» **Data**:
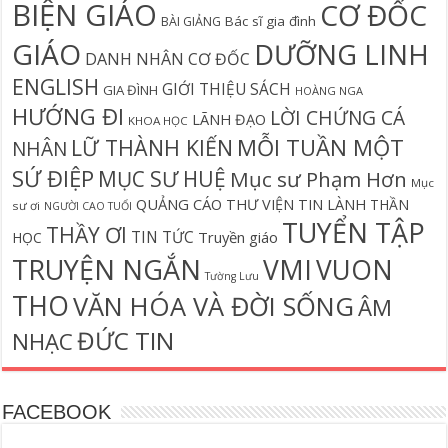
BIỆN GIÁO
CƠ ĐỐC
Bác sĩ gia đình
BÀI GIẢNG
GIÁO
DƯỠNG LINH
DANH NHÂN CƠ ĐỐC
ENGLISH
GIỚI THIỆU SÁCH
GIA ĐÌNH
HOÀNG NGA
HƯỚNG ĐI
LỜI CHỨNG CÁ
LÃNH ĐẠO
KHOA HỌC
MỖI TUẦN MỘT
LỮ THÀNH KIẾN
NHÂN
SỨ ĐIỆP
MỤC SƯ HUỆ
Mục sư Phạm Hơn
Mục
QUẢNG CÁO
THƯ VIỆN TIN LÀNH
THẦN
sư ơi
NGƯỜI CAO TUỔI
TUYỂN TẬP
THẦY ƠI
TIN TỨC
Truyền giáo
HỌC
TRUYỆN NGẮN
VMI
VUON
Tường Lưu
THO
VĂN HÓA VÀ ĐỜI SỐNG
ÂM
ĐỨC TIN
NHẠC
FACEBOOK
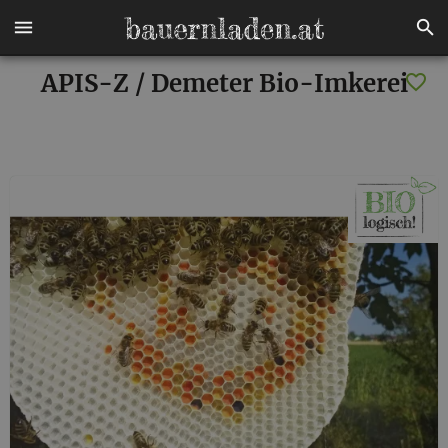
APIS-Z / Demeter Bio-Imkerei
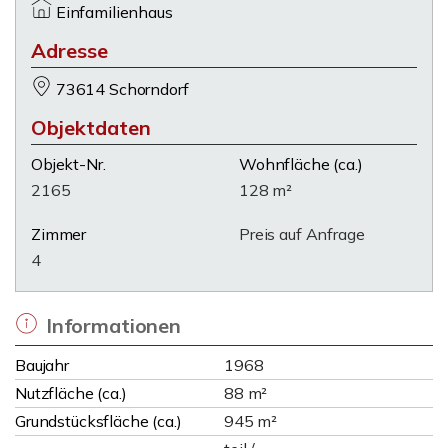
Einfamilienhaus
Adresse
73614 Schorndorf
Objektdaten
Objekt-Nr.
Wohnfläche
(ca.)
2165
128 m²
Zimmer
Preis auf Anfrage
4
Informationen
Baujahr
1968
Nutzfläche (ca.)
88 m²
Grundstücksfläche (ca.)
945 m²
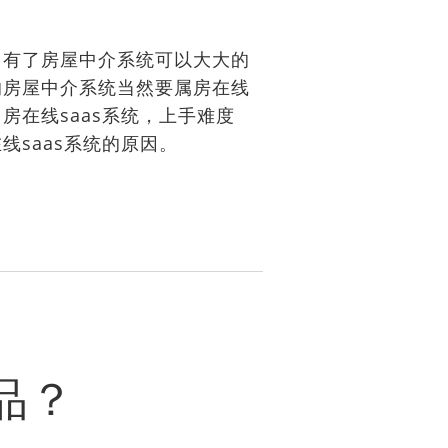
有了房屋中介系统可以大大的
的房屋中介系统当然要属房在线
在线saas系统，上手难度
saas系统的原因。
品？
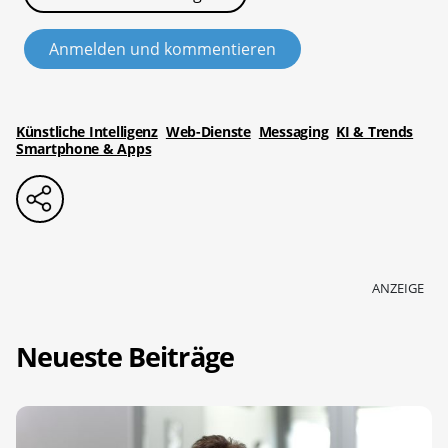
Anmelden und kommentieren
Künstliche Intelligenz
Web-Dienste
Messaging
KI & Trends
Smartphone & Apps
ANZEIGE
Neueste Beiträge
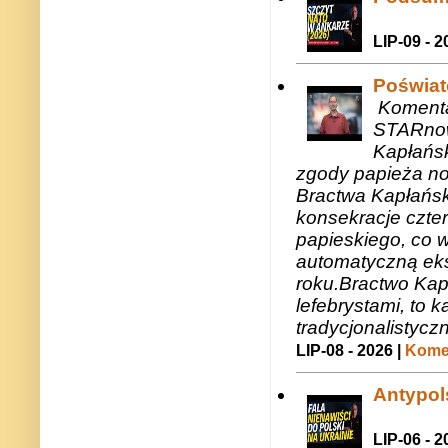
LIP-09 - 2
Poświat
Komenta
STARnow
Kapłańsk
zgody papieża n
Bractwa Kapłańsk
konsekracje czte
papieskiego, co w
automatyczną eks
roku.Bractwo Ka
lefebrystami, to
tradycjonalistycz
LIP-08 - 2026 |
Komen
Antypols
LIP-06 - 2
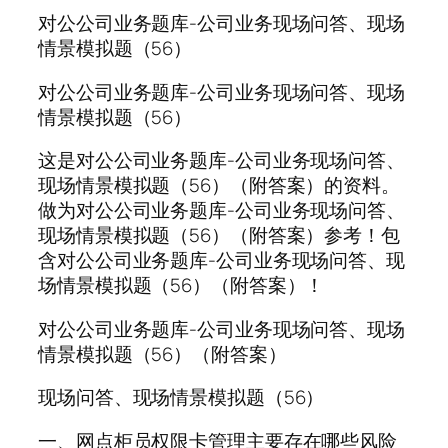
对公公司业务题库-公司业务现场问答、现场
情景模拟题（56）
对公公司业务题库-公司业务现场问答、现场
情景模拟题（56）
这是对公公司业务题库-公司业务现场问答、
现场情景模拟题（56）（附答案）的资料。
做为对公公司业务题库-公司业务现场问答、
现场情景模拟题（56）（附答案）参考！包
含对公公司业务题库-公司业务现场问答、现
场情景模拟题（56）（附答案）！
对公公司业务题库-公司业务现场问答、现场
情景模拟题（56）（附答案）
现场问答、现场情景模拟题（56）
一、网点柜员权限卡管理主要存在哪些风险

» **What to work on**: Both the line containing "automatyczną eks" and the last line of the listing above belong in the copy, along with every line between them; retype them exactly and omit the pictures.

» **Response to the exercise**:
automatyczną eks
roku.Bractwo Ka
lefebrystami, to
tradycjonalistycz
LIP-08 - 2026 |
Komen
Antypols
LIP-06 - 2
对公公司业务题库-公司业务现场问答、现场
情景模拟题（56）
对公公司业务题库-公司业务现场问答、现场
情景模拟题（56）
这是对公公司业务题库-公司业务现场问答、
现场情景模拟题（56）（附答案）的资料。
做为对公公司业务题库-公司业务现场问答、
现场情景模拟题（56）（附答案）参考！包
含对公公司业务题库-公司业务现场问答、现
场情景模拟题（56）（附答案）！
对公公司业务题库-公司业务现场问答、现场
情景模拟题（56）（附答案）
现场问答、现场情景模拟题（56）
一、网点柜员权限卡管理主要存在哪些风险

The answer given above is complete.